The problem. Consider the listing below. Extract exactly the lines from the line containing "kan Fidan'ın ayrıca, Bulgaristan'daki Türk iş" to the line containing "ası gerçekten önemli", both included.

Supplied entries.
^^^^^^^^

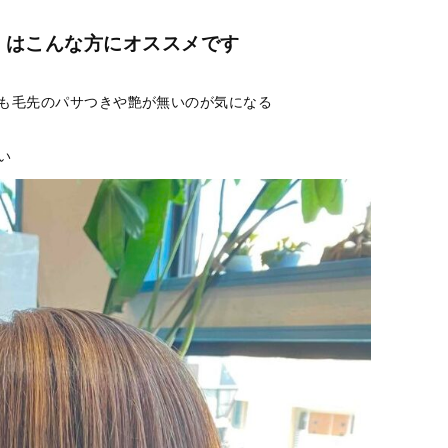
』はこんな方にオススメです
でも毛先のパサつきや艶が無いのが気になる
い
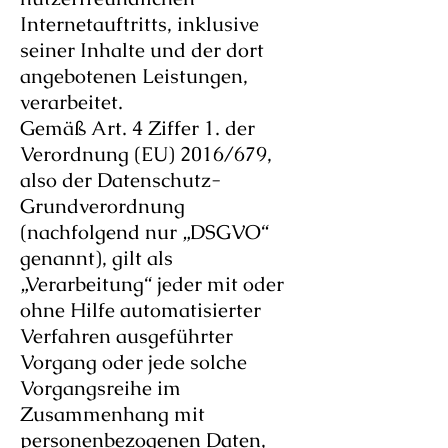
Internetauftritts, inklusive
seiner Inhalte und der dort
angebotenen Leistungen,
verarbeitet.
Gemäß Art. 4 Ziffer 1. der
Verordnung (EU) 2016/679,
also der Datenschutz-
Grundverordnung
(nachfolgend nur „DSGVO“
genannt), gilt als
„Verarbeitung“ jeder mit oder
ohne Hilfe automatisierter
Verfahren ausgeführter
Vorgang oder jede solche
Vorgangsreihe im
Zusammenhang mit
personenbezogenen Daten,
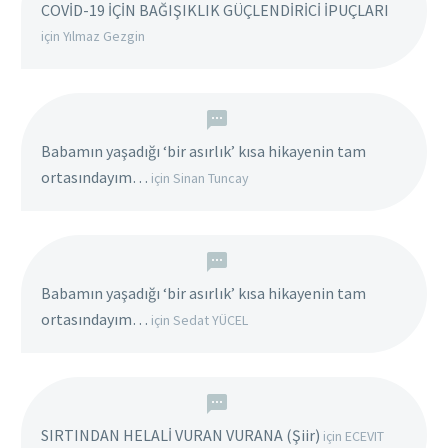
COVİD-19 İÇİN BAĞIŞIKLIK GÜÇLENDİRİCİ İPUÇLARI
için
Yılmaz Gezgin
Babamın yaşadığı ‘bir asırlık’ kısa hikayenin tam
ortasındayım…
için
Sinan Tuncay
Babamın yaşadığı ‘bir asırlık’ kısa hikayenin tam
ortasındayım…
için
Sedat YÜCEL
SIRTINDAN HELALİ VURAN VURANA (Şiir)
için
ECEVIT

^^^^^^^^

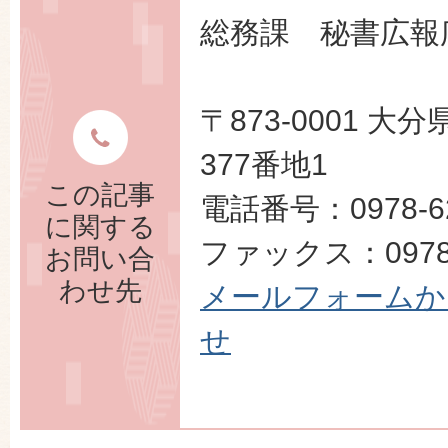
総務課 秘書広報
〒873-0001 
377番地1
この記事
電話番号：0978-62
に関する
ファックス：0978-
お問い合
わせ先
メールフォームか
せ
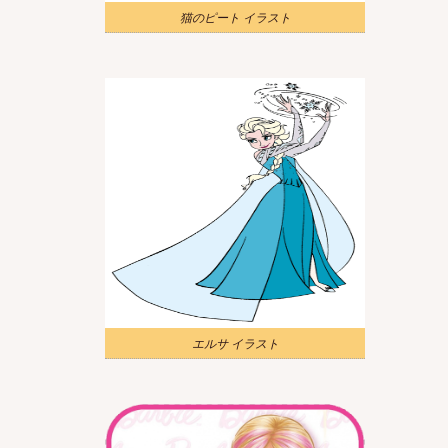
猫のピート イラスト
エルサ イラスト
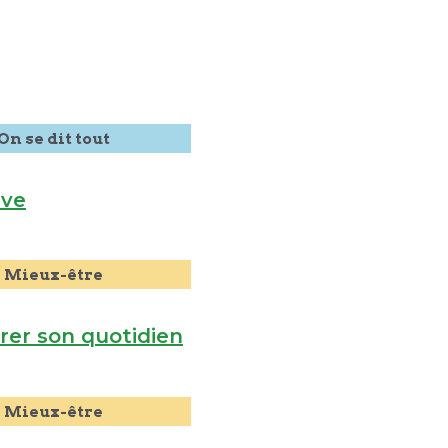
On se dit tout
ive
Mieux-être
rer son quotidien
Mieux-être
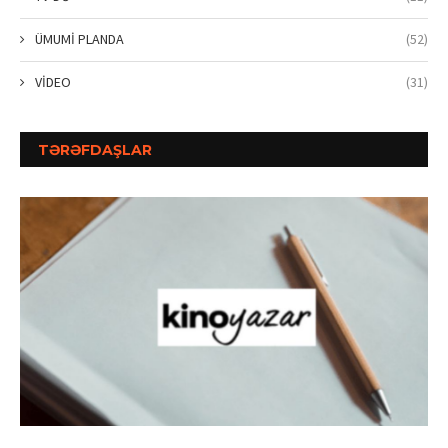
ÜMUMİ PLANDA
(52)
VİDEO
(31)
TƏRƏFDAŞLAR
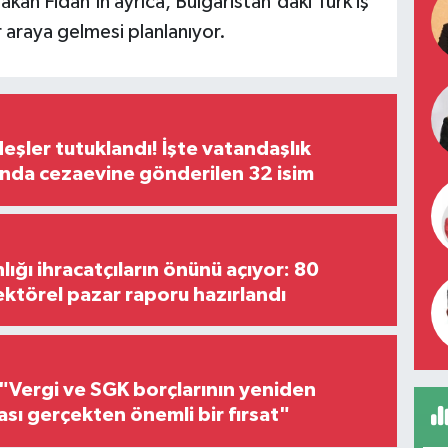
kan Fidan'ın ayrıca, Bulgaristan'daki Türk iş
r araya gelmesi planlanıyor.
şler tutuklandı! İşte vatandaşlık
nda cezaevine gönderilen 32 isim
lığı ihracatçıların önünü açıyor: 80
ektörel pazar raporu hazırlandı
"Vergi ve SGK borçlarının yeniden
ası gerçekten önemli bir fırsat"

^^^^^^^^

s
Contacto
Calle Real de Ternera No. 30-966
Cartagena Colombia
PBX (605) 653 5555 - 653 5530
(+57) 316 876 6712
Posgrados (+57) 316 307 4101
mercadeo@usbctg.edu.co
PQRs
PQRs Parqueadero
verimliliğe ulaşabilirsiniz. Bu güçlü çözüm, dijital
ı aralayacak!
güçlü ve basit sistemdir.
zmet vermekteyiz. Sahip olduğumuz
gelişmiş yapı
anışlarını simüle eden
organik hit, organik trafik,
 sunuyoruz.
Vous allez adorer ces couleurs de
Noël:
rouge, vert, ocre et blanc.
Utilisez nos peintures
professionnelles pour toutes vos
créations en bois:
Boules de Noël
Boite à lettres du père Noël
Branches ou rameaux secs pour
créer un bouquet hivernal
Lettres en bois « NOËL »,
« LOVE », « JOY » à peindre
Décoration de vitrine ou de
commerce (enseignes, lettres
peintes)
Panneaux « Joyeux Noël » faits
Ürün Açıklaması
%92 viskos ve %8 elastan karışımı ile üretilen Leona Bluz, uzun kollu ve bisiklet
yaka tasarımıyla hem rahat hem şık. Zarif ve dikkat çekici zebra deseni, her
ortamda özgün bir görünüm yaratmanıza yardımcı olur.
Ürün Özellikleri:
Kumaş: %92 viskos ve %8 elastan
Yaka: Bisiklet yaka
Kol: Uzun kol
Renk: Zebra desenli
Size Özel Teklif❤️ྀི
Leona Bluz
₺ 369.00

^^^^^^^^

Output for this exercise.
kan Fidan'ın ayrıca, Bulgaristan'daki Türk iş
r araya gelmesi planlanıyor.
şler tutuklandı! İşte vatandaşlık
nda cezaevine gönderilen 32 isim
lığı ihracatçıların önünü açıyor: 80
ektörel pazar raporu hazırlandı
"Vergi ve SGK borçlarının yeniden
ası gerçekten önemli bir fırsat"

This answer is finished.